**Directions for this task:**
Read through the listing and copy every line that contains the word "Eternl".

**Given data:**
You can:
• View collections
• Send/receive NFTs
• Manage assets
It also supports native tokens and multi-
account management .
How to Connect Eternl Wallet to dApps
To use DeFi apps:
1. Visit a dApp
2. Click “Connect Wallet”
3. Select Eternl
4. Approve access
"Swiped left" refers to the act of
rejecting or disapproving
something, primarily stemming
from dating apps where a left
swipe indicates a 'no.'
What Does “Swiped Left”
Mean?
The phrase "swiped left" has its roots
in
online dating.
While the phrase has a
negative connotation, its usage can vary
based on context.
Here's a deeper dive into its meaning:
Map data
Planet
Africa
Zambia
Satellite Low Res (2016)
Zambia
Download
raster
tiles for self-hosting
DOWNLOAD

---

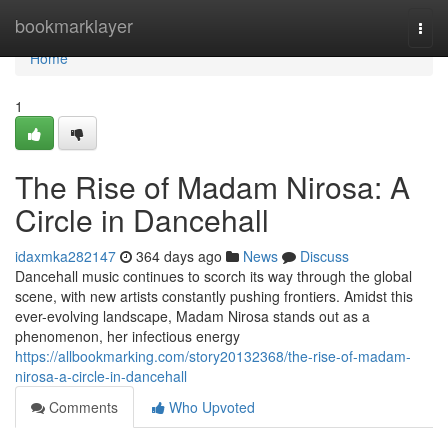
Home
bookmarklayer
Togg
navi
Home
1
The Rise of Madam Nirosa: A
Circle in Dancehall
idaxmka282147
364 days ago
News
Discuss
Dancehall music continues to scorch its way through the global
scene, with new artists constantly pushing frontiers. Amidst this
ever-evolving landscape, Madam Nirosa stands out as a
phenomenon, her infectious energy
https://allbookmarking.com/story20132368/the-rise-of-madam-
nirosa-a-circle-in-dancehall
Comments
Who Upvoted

**Answer area:**
How to Connect Eternl Wallet to dApps
3. Select Eternl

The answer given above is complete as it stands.